Back in April 1980, Cubans crashed the gates of the Peruvian Embassy in Havana and took refuge inside, followed by thousands of others in a matter of days. Weeks later, Castro opened the port of Mariel, stating anybody who wanted to leave could do so – a first.
In contrast, Puerto Rico Gov. Ricardo Rosselló has clung to Puerto Ricans for dear life, understanding full well the dire financial and demographic implications of a continuing stream of people abandoning economically-troubled Puerto Rico for the states.

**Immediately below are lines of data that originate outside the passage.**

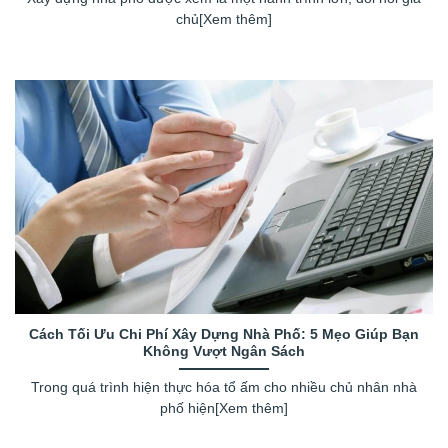
chủ[Xem thêm]
Cách Tối Ưu Chi Phí Xây Dựng Nhà Phố: 5 Mẹo Giúp Bạn
Không Vượt Ngân Sách
Trong quá trình hiện thực hóa tổ ấm cho nhiều chủ nhân nhà
phố hiện[Xem thêm]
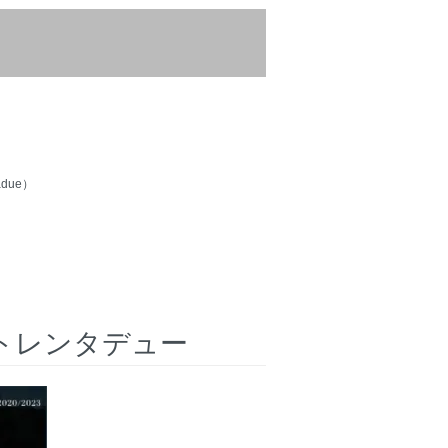
due）
トレンタデュー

He grossly overestimated his and his cabinet’s ability to grapple with the disaster and rapidly improve conditions on the ground. In an irresponsible move, Rosselló took over 40 days following Hurricane María to request federal temporary housing assistance (known as TSA) for the worse-impacted island residents, perhaps fearing that TSA would throw open the migration floodgates.
It’s High Tide
But he couldn’t turn back the tide. About 100,000 Puerto Ricans are expected in Florida by year’s end – on top of the more than 143,000 who have already arrived, according to Gov. Rick Scott’s office. In fact, this week the Federal Emergency Management Agency (FEMA) offered to airlift Puerto Ricans off the island to New York, Florida and elsewhere. And the Center for Puerto Rican studies in New York estimates between 114,000 and 213,000 residents may leave the island each year in the hurricane aftermath, with Florida a primary destination.